Segue, abaixo, a íntegra da homilia do Pontífice.
O Evangelho de Lucas, que
acabamos de ouvir, faz-nos reviver a emoção do momento em que o Senhor Se
assume a profecia de Isaías, lendo-a solenemente no meio do seu povo. A
sinagoga de Nazaré estava cheia de parentes, vizinhos, conhecidos, amigos... e
outros não muito amigos. E todos tinham os olhos fixos n’Ele. A Igreja tem
sempre os olhos fixos em Jesus, o Ungido que o Espírito envia para ungir o povo
de Deus.
Com frequência, os
Evangelhos apresentam-nos esta imagem do Senhor no meio das multidões, cercado
e comprimido pelas pessoas que Lhe trazem os doentes, pedem-Lhe que expulse os
espíritos malignos, escutam os seus ensinamentos e caminham com Ele. «As minhas
ovelhas escutam a minha voz: Eu conheço-as e elas seguem-Me» (Jo 10,
27).
O Senhor nunca perdeu
este contacto direto com o povo, sempre manteve a graça da proximidade, com o
povo no seu conjunto e com cada pessoa no meio daquelas multidões. Vemo-lo na
sua vida pública, mas o mesmo aconteceu desde o princípio: o esplendor do
Menino atraiu docilmente pastores, reis e idosos sonhadores como Simeão e Ana.
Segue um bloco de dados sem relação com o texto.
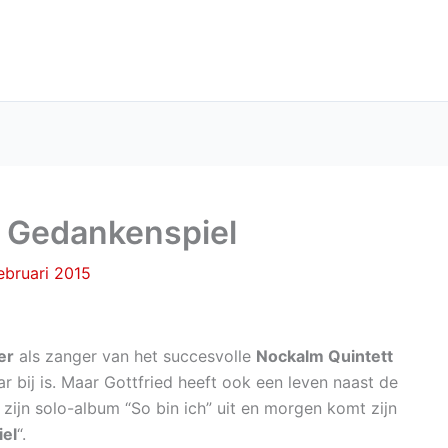
n Gedankenspiel
ebruari 2015
er
als zanger van het succesvolle
Nockalm Quintett
aar bij is. Maar Gottfried heeft ook een leven naast de
 zijn solo-album “So bin ich” uit en morgen komt zijn
el
“.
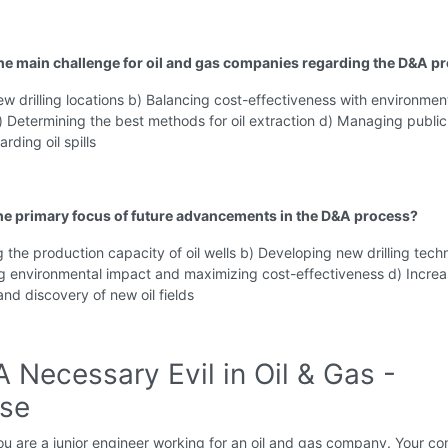
the main challenge for oil and gas companies regarding the D&A p
ew drilling locations b) Balancing cost-effectiveness with environmen
) Determining the best methods for oil extraction d) Managing public
arding oil spills
the primary focus of future advancements in the D&A process?
g the production capacity of oil wells b) Developing new drilling tech
g environmental impact and maximizing cost-effectiveness d) Increa
and discovery of new oil fields
 Necessary Evil in Oil & Gas -
ise
u are a junior engineer working for an oil and gas company. Your 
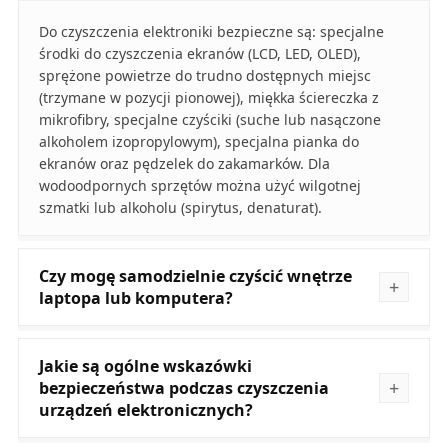
Do czyszczenia elektroniki bezpieczne są: specjalne
środki do czyszczenia ekranów (LCD, LED, OLED),
sprężone powietrze do trudno dostępnych miejsc
(trzymane w pozycji pionowej), miękka ściereczka z
mikrofibry, specjalne czyściki (suche lub nasączone
alkoholem izopropylowym), specjalna pianka do
ekranów oraz pędzelek do zakamarków. Dla
wodoodpornych sprzętów można użyć wilgotnej
szmatki lub alkoholu (spirytus, denaturat).
Czy mogę samodzielnie czyścić wnętrze
laptopa lub komputera?
Jakie są ogólne wskazówki
bezpieczeństwa podczas czyszczenia
urządzeń elektronicznych?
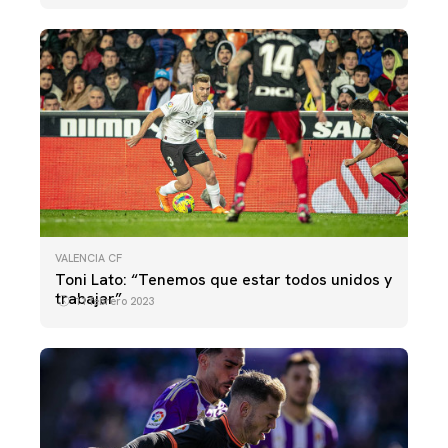
VALENCIA CF
Toni Lato: “Tenemos que estar todos unidos y
trabajar”
11 febrero 2023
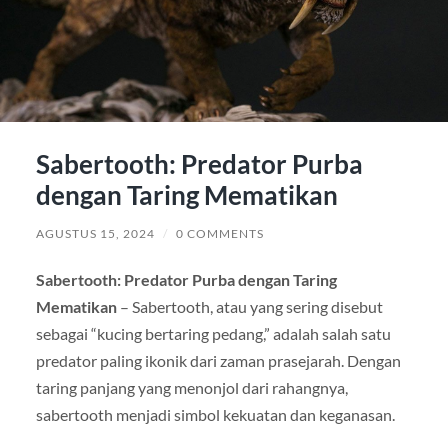
Sabertooth: Predator Purba
dengan Taring Mematikan
AGUSTUS 15, 2024
/
0 COMMENTS
Sabertooth: Predator Purba dengan Taring
Mematikan
– Sabertooth, atau yang sering disebut
sebagai “kucing bertaring pedang,” adalah salah satu
predator paling ikonik dari zaman prasejarah. Dengan
taring panjang yang menonjol dari rahangnya,
sabertooth menjadi simbol kekuatan dan keganasan.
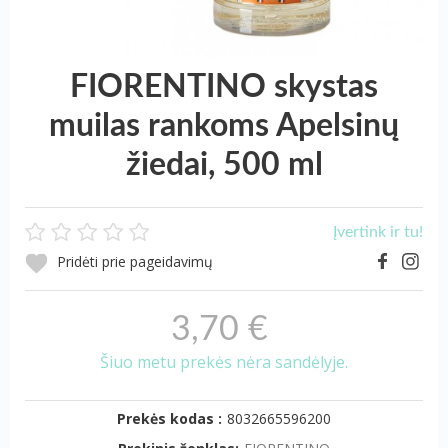
FIORENTINO skystas
muilas rankoms Apelsinų
žiedai, 500 ml
Įvertink ir tu!
Pridėti prie pageidavimų
3,70 €
Šiuo metu prekės nėra sandėlyje.
Prekės kodas :
8032665596200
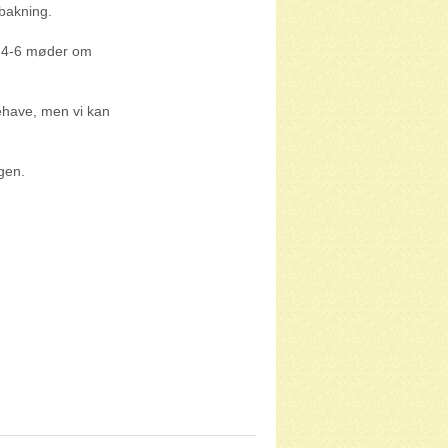
opbakning.
a. 4-6 møder om
ehave, men vi kan
ngen.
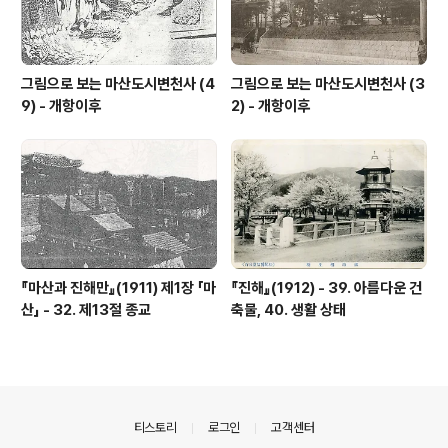
그림으로 보는 마산도시변천사 (4
그림으로 보는 마산도시변천사 (3
9) - 개항이후
2) - 개항이후
『마산과 진해만』(1911) 제1장 「마
『진해』(1912) - 39. 아름다운 건
산」 - 32. 제13절 종교
축물, 40. 생활 상태
의안내
티스토리
로그인
고객센터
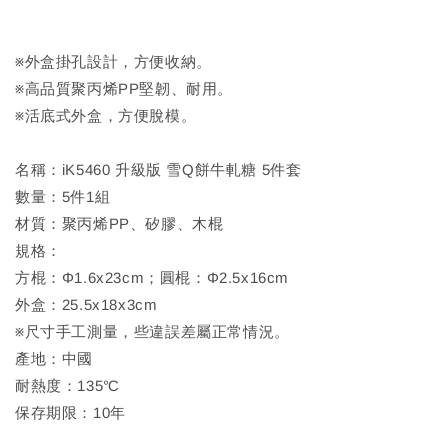
※外盒掛孔設計，方便收納。
※高品質聚丙烯PP堅韌、耐用。
※活底式外盒，方便脫模。
名稱：iK5460 升級版 雪Q餅牛軋糖 5件套
數量：5件1組
材質：聚丙烯PP、矽膠、木棍
規格：
方棍：Φ1.6x23cm；圓棍：Φ2.5x16cm
外盒：25.5x18x3cm
※尺寸手工測量，些違誤差屬正常情況。
產地：中國
耐熱度：135℃
保存期限：10年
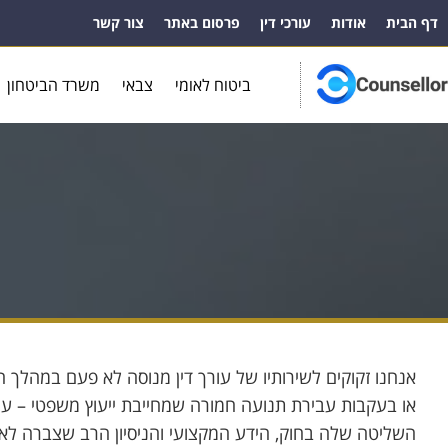
דף הבית
אודות
עורכי דין
פרסום באתר
צור קשר
ביטוח לאומי
צבאי
משרד הביטחון
אנחנו זקוקים לשירותיו של עורך דין מנוסה לא פעם במהלך ה
או בעקבות עבירת תנועה חמורה שמחייבת ייעוץ משפטי – עורכ
השליטה שלה בחוק, הידע המקצועי והניסיון הרב שצברה לא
E foi assim também na Cruz: o seu Coração atrai todos a si (cf. Jo 12,
32): verónicas, cireneus, ladrões, centuriões...
Aqui, o termo «multidões»
não é depreciativo. Aos ouvidos de alguém, poderia talvez soar como uma massa
anónima, indiferenciada; mas no Evangelho, quando as multidões interagem com o
Senhor, que Se coloca no meio delas como um pastor no rebanho, vemos que
aquelas se transformam: no espírito do povo, desperta o desejo de seguir Jesus,
brota a admiração, toma forma o discernimento.
Gostaria de refletir
convosco sobre estas três graças que caraterizam o relacionamento entre Jesus e
as multidões.
A graça do seguimento
Lucas diz que as
multidões «procuravam-No» (Lc 4, 42) e «seguiam com Ele» (Lc 14,
25), «apertavam-No» e «empurravam-No» (cf. Lc 8, 42-45)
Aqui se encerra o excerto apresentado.